И проснулся и сел на кровати, глядя в непроницаемую черноту ночи. Он тяжело, судорожно втягивал в себя воздух, будто боялся, что каждый вздох может оказаться последним. Элий ощупал шею — она все еще болела, — и пальцы наткнулись на бинты. Повязка охватывала часть груди и плечо. Он был ранен… Да, кажется, в него попала стрела. Элий огляделся. При слабом свете масляного светильника различил ряд кроватей и спящих людей. Желтые пятна лиц, белые пятна бинтов. Он в госпитале. Все в порядке… Элий хотел было лечь, но… что-то его встревожило. Элий пока не мог понять что. Прежде всего — это не госпиталь Нисибиса: он много раз бывал там и помнил маленькие его комнатки. Это не Нисибис — с каждой минутой Элий чувствовал это все отчетливее. Он поднял руку и нащупал коротенькую бородку. Именно не щетину, которая колет ладони, а бородку. Между тем он помнил отчетливо, что в то последнее утро, когда был ранен, он брился. Страх ледяной иглой прошил его тело. Элий откинулся на подушку, прижал руки к груди, пытаясь унять прыгающее лягушкой сердце. «Я в Антиохии», — попытался убедить себя, хотя ничто не намекало на это. Но где же ему быть, как не в Антиохии: Руфин пришел на помощь, снял осаду с Нисибиса и велел перевезти раненого Цезаря в Антиохию…

Но тут же понял, что ненужно лжет себе. Потому что раненого Цезаря в богатой, набитой золотом Антиохии поместили бы в отдельную роскошную палату, рядом с ним бы торчали три сиделки, шелковые занавеси на окнах и дверях колебал бы прохладный ветерок, гонимый лопастями вентиляторов. А он находится в общей палате, набитой людьми, и лишь ночной ветер пустыни развеивает удушающий запах гноящихся ран, немытого тела и лекарств.

Ветер пустыни…

Он ни с чем не мог спутать этот ветер. Сухой, ледяной и одновременно несущий в себе память о полуденном зное воздух — он вдыхал его когда-то.

Пустыня…

Он рванулся к решетке окна. И различил в темноте освещенные зеленоватым светом луны зубчатые стены и макушки пальм.

Пустыня…

Элий рухнул на кровать и закрыл глаза. Комок отчаяния и боли тошнотой подкатился к горлу. Он — пленник, другого объяснения быть не могло. Элия выворачивало наизнанку, не буквально, нет. Но лучше блевать, исходя желчью, чем корчиться червяком от отчаяния.

Когда он вновь открыл глаза — в изножье его кровати кто-то сидел. Зеленоватый отблеск обводил контуром огромную кошачью голову. Желтые глаза в темноте светились янтарем. Элий несколько раз моргнул, пытаясь прогнать странное видение, но не мог. Открывая глаза, он вновь видел гигантскую кошку, желтые глаза немигающе смотрели на него из темноты. Возле его кровати сидел большой оранжевый с черным тигр.
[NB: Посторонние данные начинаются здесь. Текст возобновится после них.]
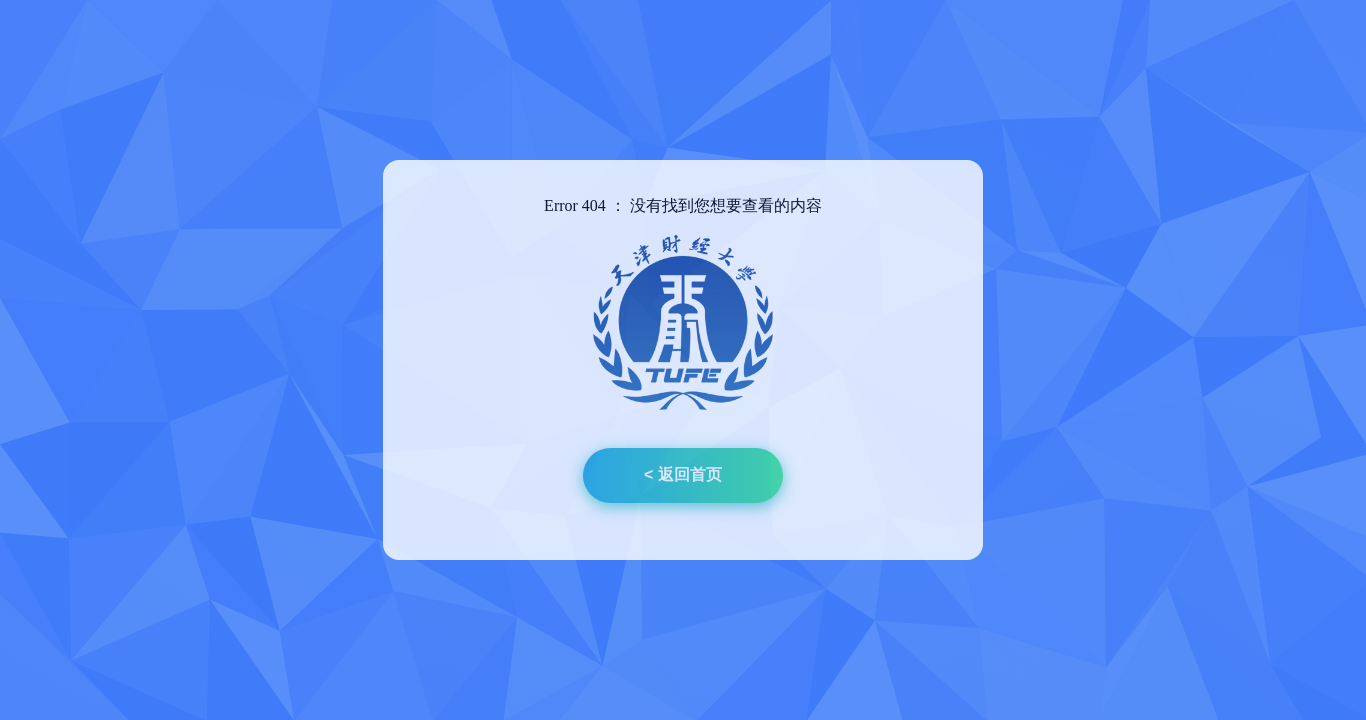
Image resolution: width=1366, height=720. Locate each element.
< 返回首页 (683, 474)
— Так плохо? — спросил Элий, решив, что в бреду ему привиделся огромный зверь.

— Не особенно хорошо, — отвечал тигр человеческим голосом почти весело — видимо, замешательство римлянина его забавляло.

— Я умру? Моя рана смертельна?

— Ты не умираешь от смертельных ран, римлянин. Твоя душа накрепко пришита к твоему телу. Так что выздоравливай — тебе еще не суждено умереть.

Слова тигра, умеющего разговаривать человеческим голосом, не особенно успокоили Элия. «Это я, я… я же знаю, что не могу умереть, и тигр знает… но почему тигр? В зверинце видел когда-то, в детстве… на арене Колизея на детских представлениях тигры часто прыгали через огненные кольца…»

— Я сам по себе, — сказал тигр, — и твои детские воспоминания совершенно ни при чем.

— Где я? — спросил он.

— В крепости Малека на оазисе в Аравии. Малек… Это имя он помнил слишком хорошо. Его юношеский, полный романтизма поход во имя Либерты, нападение грабителей, смерть, кровь. И убийство. Первое убийство, совершенное Элием.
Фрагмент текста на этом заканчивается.